╔══
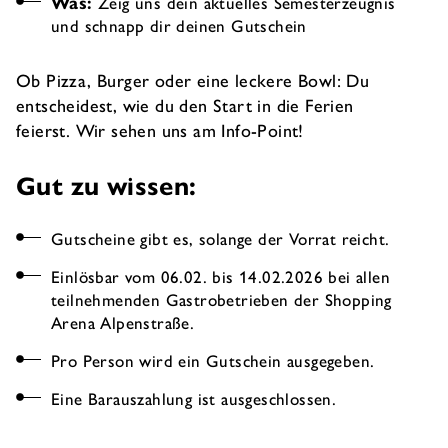
Was:
Zeig uns dein aktuelles Semesterzeugnis
und schnapp dir deinen Gutschein
Ob Pizza, Burger oder eine leckere Bowl: Du
entscheidest, wie du den Start in die Ferien
feierst. Wir sehen uns am Info-Point!
Gut zu wissen:
Gutscheine gibt es, solange der Vorrat reicht.
Einlösbar vom 06.02. bis 14.02.2026 bei allen
teilnehmenden Gastrobetrieben der Shopping
Arena Alpenstraße.
Pro Person wird ein Gutschein ausgegeben.
Eine Barauszahlung ist ausgeschlossen.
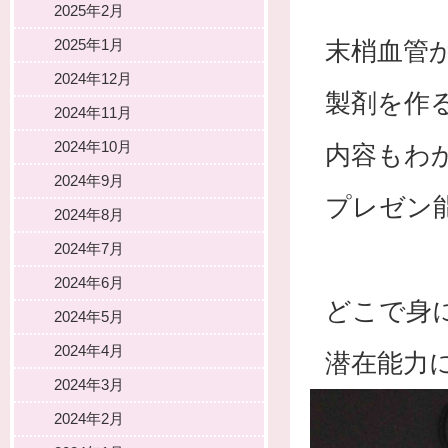
2025年2月
2025年1月
末梢血管
2024年12月
製剤を作
2024年11月
2024年10月
内容もわ
2024年9月
プレゼン
2024年8月
2024年7月
2024年6月
どこで身
2024年5月
2024年4月
潜在能力に
2024年3月
2024年2月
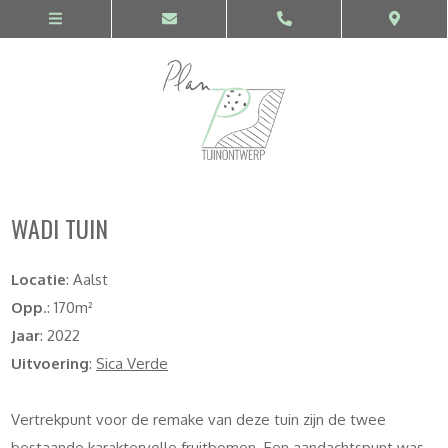
WADI TUIN
Locatie
: Aalst
Opp
.: 170m²
Jaar
: 2022
Uitvoering
:
Sica Verde
Vertrekpunt voor de remake van deze tuin zijn de twee
bestaande karaktervolle fruitbomen. Een aandachtspunt was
╚══
• [REQUIRED WORK]: Skip the pictures and output all entries exactly.

• [SOLUTION TO THIS EXERCISE]:
Was:
Zeig uns dein aktuelles Semesterzeugnis
und schnapp dir deinen Gutschein
Ob Pizza, Burger oder eine leckere Bowl: Du
entscheidest, wie du den Start in die Ferien
feierst. Wir sehen uns am Info-Point!
Gut zu wissen:
Gutscheine gibt es, solange der Vorrat reicht.
Einlösbar vom 06.02. bis 14.02.2026 bei allen
teilnehmenden Gastrobetrieben der Shopping
Arena Alpenstraße.
Pro Person wird ein Gutschein ausgegeben.
Eine Barauszahlung ist ausgeschlossen.
2025年2月
2025年1月
末梢血管
2024年12月
製剤を作
2024年11月
2024年10月
内容もわ
2024年9月
プレゼン
2024年8月
2024年7月
2024年6月
どこで身
2024年5月
2024年4月
潜在能力に
2024年3月
2024年2月
WADI TUIN
Locatie
: Aalst
Opp
.: 170m²
Jaar
: 2022
Uitvoering
:
Sica Verde
Vertrekpunt voor de remake van deze tuin zijn de twee
bestaande karaktervolle fruitbomen. Een aandachtspunt was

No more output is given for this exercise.